Indonesian Farmers Seek to Stop Cement Plant

Indonesian Farmers Seek to Stop Cement Plant

Devi-and-Goliath story as women protesters besiege State Palace

Dozens of women who have taken turns staging a heated protest – their feet encased in cement “shoes” – at the State Palace in Jakarta against the construction of a central Java cement factory have been catapulted to national attention after one of the women died of a heart attack.  The plans for the factory are proceeding even though both President Joko Widodo and the Supreme Court have nixed it and the country suffers from serious overcapacity.

The women, farmers from a Central Java province 540 km from Jakarta, have fought in the courts for years before deciding that they should take their campaign to the capital, sitting quietly but stubbornly in front of the palace.

Central Java Governor Ganjar Pranowo— a member of President Joko Widodo’s Indonesian Democratic Party of Struggle – has ruled to permit the state-owned cement maker PT Semen Indonesia to build a factory in their area even though Indonesia’s Supreme Court recently ruled in favor of the farmers against the project.  

The death of Patmi, 48, one of the activists after an eight-day protest in front of the place has pushed activists and NGOs to increase their resistance against the project. Various elements of students and environmental activists have since joined the protest. They have vowed to continue their protest until Jokowi, as the president is universally known, instructs Pranowo to revoke the government’s environmental permit for Semen Indonesia.

“The death of Bu Patmi is the moment for all of us to step up the struggle to preserve the environment in Central Java,” said Jakarta Legal Aid Institute (LBH Jakarta) director Alghiffari Aqsa in a public statement.

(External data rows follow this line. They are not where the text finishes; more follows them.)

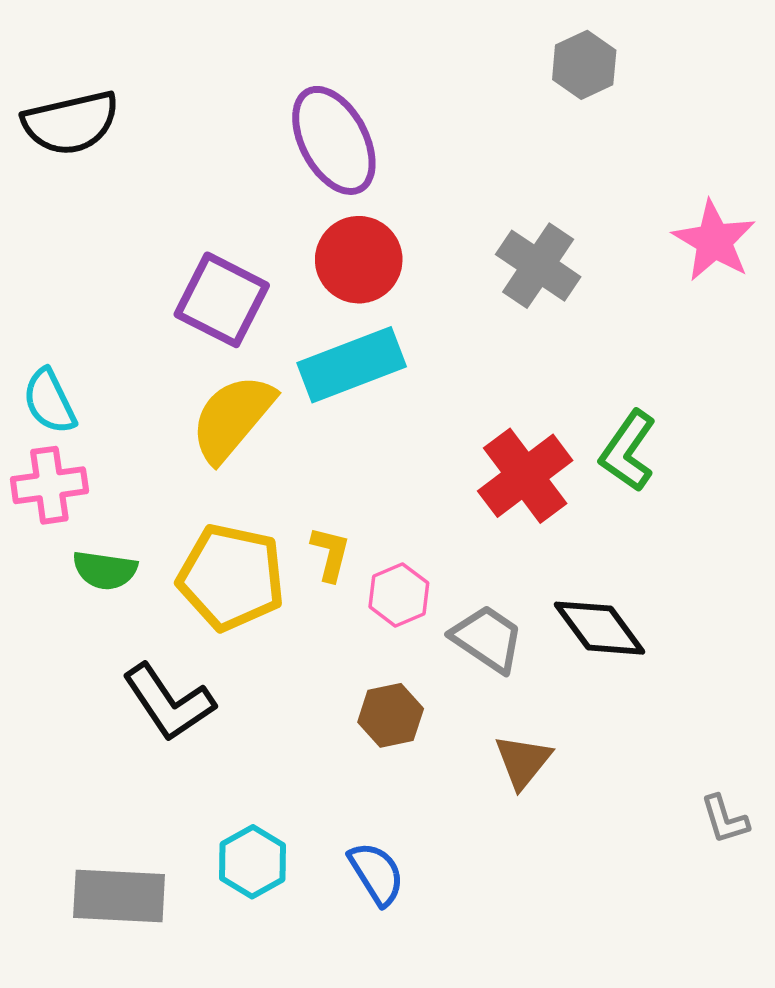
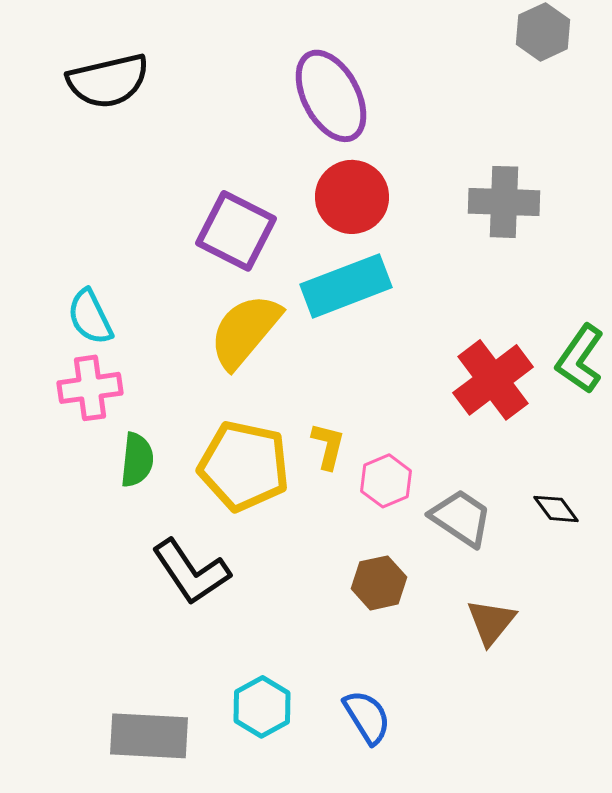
gray cross: (538, 266) -> (504, 202), turned -32
green semicircle: (105, 570) -> (137, 460), turned -92
black diamond: (600, 628) -> (556, 509), size x0.6

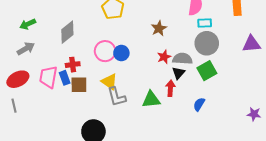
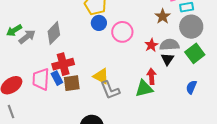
brown star: (159, 28) -> (163, 16), moved
gray arrow: (26, 49) -> (27, 37), moved
pink circle: (105, 51) -> (122, 32), moved
blue circle: (121, 53) -> (99, 23), moved
red cross: (73, 65) -> (63, 64), size x1.5
red arrow: (170, 88) -> (152, 76), moved

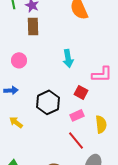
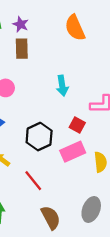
pink rectangle: (77, 115) -> (73, 152), size x1.5
red line: (76, 140) -> (33, 181), moved

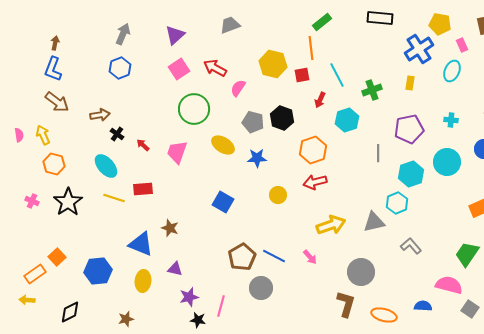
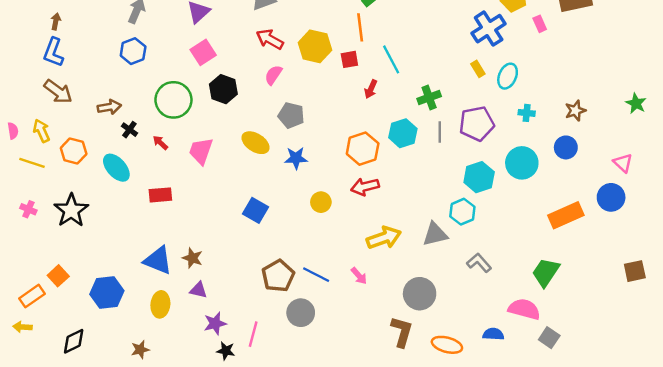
red arrow: (215, 68) -> (270, 39), moved
cyan ellipse: (452, 71) -> (508, 76), moved
yellow rectangle: (410, 83) -> (478, 69), turned -40
green cross: (372, 90) -> (429, 97), moved
green circle: (194, 109) -> (173, 100), moved
black hexagon: (282, 118) -> (223, 89), moved
cyan hexagon: (347, 120) -> (403, 133), moved
gray line: (378, 153) -> (440, 132), moved
orange hexagon: (54, 164) -> (74, 151), moved
yellow line: (114, 198) -> (32, 163), moved
brown star: (170, 228) -> (192, 258), moved

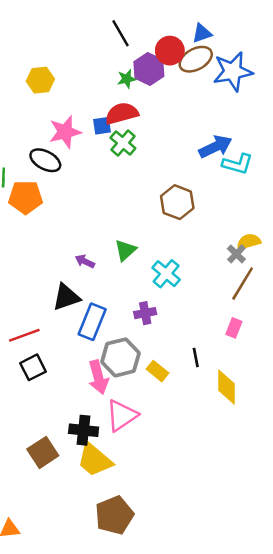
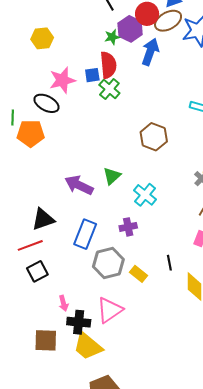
red semicircle: (122, 113) -> (108, 65), turned 100
blue arrow: (215, 147) -> (150, 52), moved, turned -44
purple arrow: (85, 261) -> (79, 185), size x1.8
black triangle: (66, 297) -> (43, 219), moved
pink arrow: (98, 377) -> (64, 303), moved, size x0.6
brown square: (43, 452) -> (46, 340), turned 35

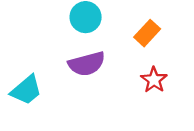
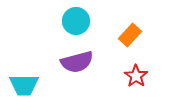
cyan trapezoid: (26, 90) -> (24, 85), turned 40

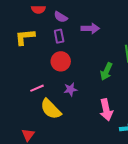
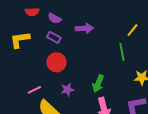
purple rectangle: (59, 36) -> (54, 37), turned -48
green arrow: (106, 71) -> (98, 84), moved

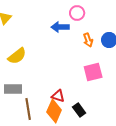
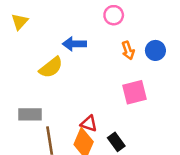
blue arrow: (60, 27) -> (74, 44), moved
yellow semicircle: (17, 56) -> (51, 67), moved

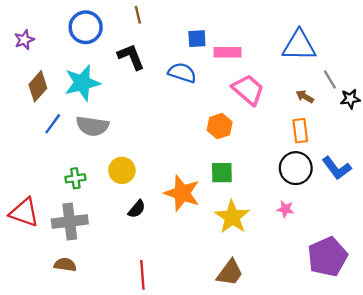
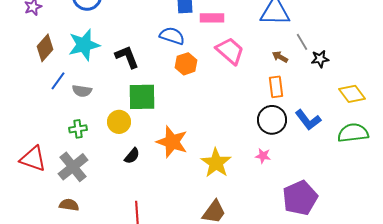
black L-shape: (131, 57) -> (127, 57), moved
gray semicircle: (92, 126) -> (82, 91), moved, size x0.7
orange hexagon: (220, 126) -> (186, 64), moved
green square: (222, 173) -> (142, 97), moved, size x1.4
gray cross: (70, 221) -> (73, 167), turned -32

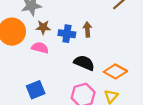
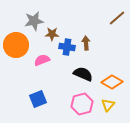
brown star: (43, 27) -> (52, 34), moved
pink semicircle: (40, 48) -> (42, 60), turned -35

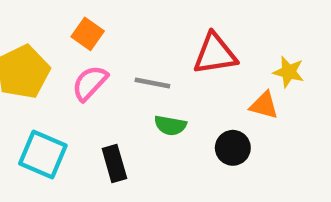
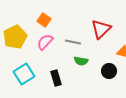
red triangle: (215, 54) -> (101, 29), turned -35
cyan square: (43, 155) -> (24, 74), turned 35

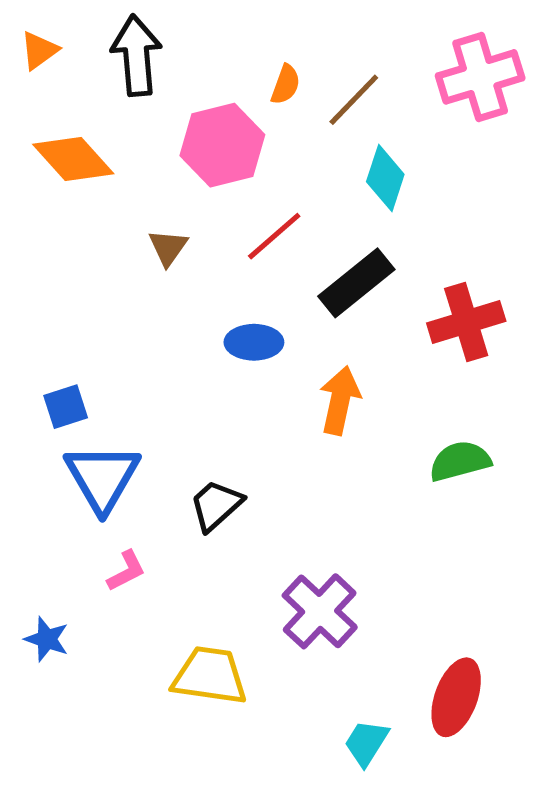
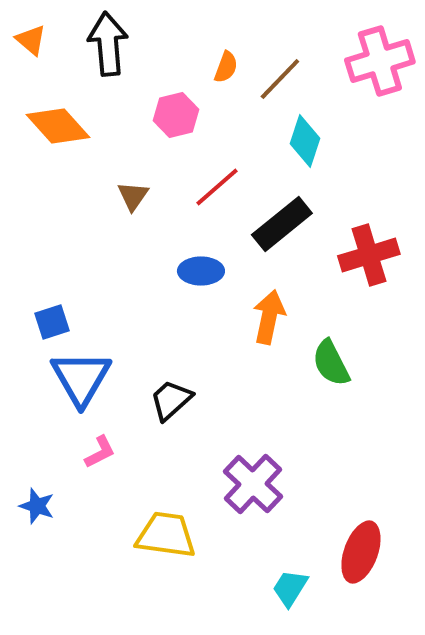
orange triangle: (39, 50) -> (31, 40), turned -44
pink hexagon: (222, 145) -> (176, 115), size x0.7
green semicircle: (460, 461) -> (331, 363), moved, turned -102

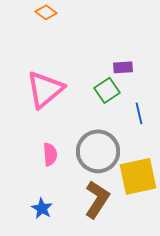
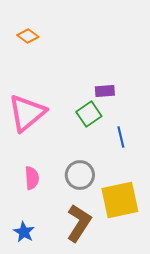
gray circle: (98, 151) -> (80, 175), size x0.7

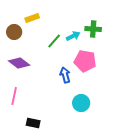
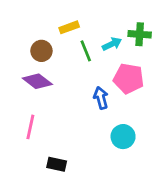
yellow rectangle: (32, 18) -> (69, 27), moved
brown circle: (14, 32) -> (41, 51), moved
green line: (54, 41) -> (86, 51), turned -63

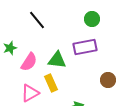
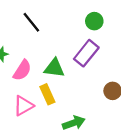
purple rectangle: (85, 47) -> (86, 53), turned -40

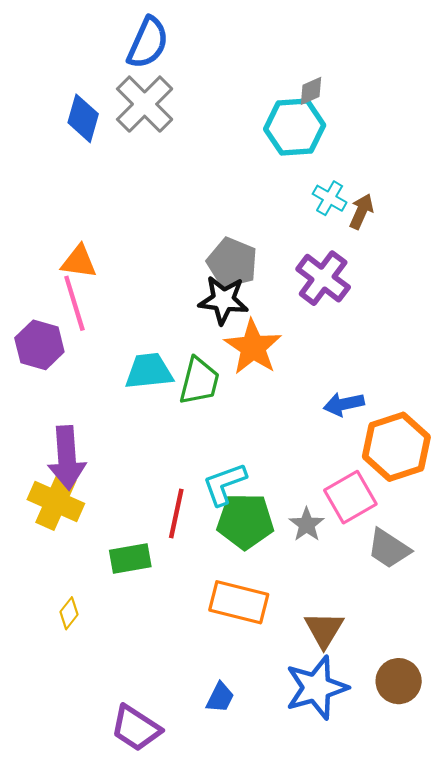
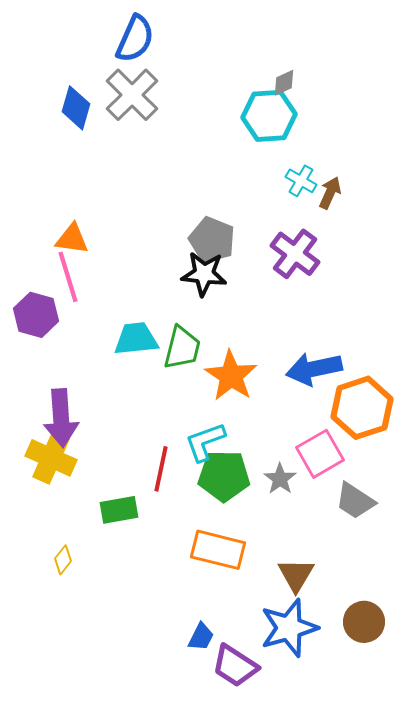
orange star: (253, 347) -> (231, 376), moved
blue arrow: (344, 404) -> (314, 369), size x1.5
purple trapezoid: (136, 728) -> (235, 666), moved

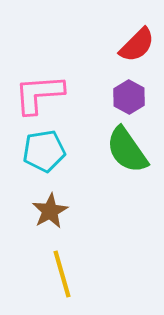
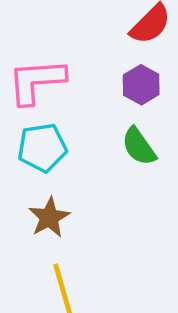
green semicircle: (127, 150) -> (139, 146), size x0.7

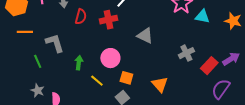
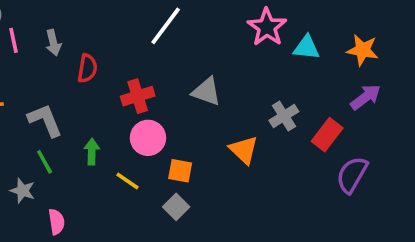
red cross: (109, 20) -> (138, 96), moved
purple arrow: (231, 59) -> (366, 97), moved
green line: (38, 61) -> (45, 162), moved
orange triangle: (160, 84) -> (244, 150), moved
gray star: (38, 90) -> (23, 191), moved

Agrarian Reform Consortium (KPA) Secretary General Dewi Kartika said activists would continue to demand action against Pranowo, who was said to have violated the President’s instruction last August ordering Semen Indonesia to cease its activities until an environmental assessment for mining activities in the Kendeng Mountain area was completed.

Gunarti, who had participated in rallies since March 13, finally met briefly with Jokowi with her brother, Gunarso and several other members of the Indigenous People’s Alliance of the Archipelago last month. She said the president’s response to her complaint was a shock.

“The President told me that it was not him who had the authority to issue a license [for the construction of the cement factory] but the governor,” Gunarti was quoted by The Jakarta Post. “He also told me not to report everything to him and instead asked me whether or not I had met with the governor,” she added.

Gunarti said she had expected to use the rare opportunity to tell the president, whose image as “the man of the small people” won him the presidency in 2012, of her disappointment with Pranowo’s decision to reissue the license for the Rembang area factory.

 “We have met our governor many times, but nothing has changed. That’s why we have been holding a rally in Jakarta for days. We hoped that the President, who holds the highest authority in this country, could make a positive difference,” Gunarti said, breaking into tears.

According to the Indonesia Cement Association (ASI), domestic consumption in 2016 stood at 62 million tonnes, below the national target of 65 million tonnes.  Indonesia is currently the largest cement market in the Asia-Pacific region, followed by Vietnam (55.7 million tonnes), South Korea (49.6 million), Japan (43 million), and Thailand (29 million). Also in terms of annual installed cement production capacity, Indonesia is the largest in this region with a capacity of around 100 million tonnes.

However, a simple calculation shows that the cement industry is plagued by major oversupply, with annual production capacity 62 percent below the 100 million tonne mark.  Therefore, ASI has requested the central government to support existing cement producers by temporarily disallowing permits for construction of new cement plants across Indonesia.

ASI Chairman Santoso said overcapacity of 20 percent would still be manageable. However, if it touches 40 percent as is the case today, it would create a major problem for existing cement players, possibly leading to a price war that would result in declining earnings for existing players. Thus the economic justification for a new Semen Indonesia plant in the farmers’ area is nonexistent.

According to data from the Indonesian Industry Ministry, investment in Indonesia’s cement industry stood at around US $1.1 billion in 2016 on investment by both local and foreign players.

Since taking office three years ago, Jokowi has been known for his affinity for building infrastructure projects in the vast archipelago nation. Despite a lack of funding, Jokowi has gone ahead with his plans and invite more foreign funding, mostly from the Chinese government as well as via a tax amnesty program, leading environmental critics and observers to repeatedly warn that Jokowi’s appetite for construction might clash with farmers and local land owners.